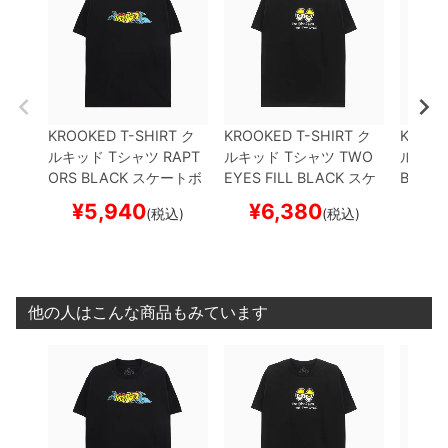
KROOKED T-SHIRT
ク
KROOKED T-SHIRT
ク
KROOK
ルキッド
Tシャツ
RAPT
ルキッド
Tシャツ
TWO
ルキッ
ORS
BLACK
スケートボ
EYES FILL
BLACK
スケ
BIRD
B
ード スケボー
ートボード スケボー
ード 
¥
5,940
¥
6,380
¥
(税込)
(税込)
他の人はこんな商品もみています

------------------------------------------------

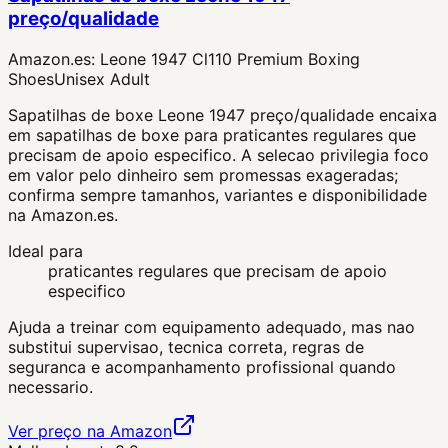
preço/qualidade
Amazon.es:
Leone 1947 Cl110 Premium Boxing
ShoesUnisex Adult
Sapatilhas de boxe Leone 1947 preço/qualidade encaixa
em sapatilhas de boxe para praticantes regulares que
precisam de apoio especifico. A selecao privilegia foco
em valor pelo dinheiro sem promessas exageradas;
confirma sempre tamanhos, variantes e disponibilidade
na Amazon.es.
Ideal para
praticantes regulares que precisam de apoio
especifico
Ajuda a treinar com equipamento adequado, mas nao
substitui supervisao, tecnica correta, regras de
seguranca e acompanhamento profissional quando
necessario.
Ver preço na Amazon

------------------------------------------------

● **What to produce**: After reading each line of the data, give only the number of lines that include the word "Leone".

● **Result of this exercise**: 2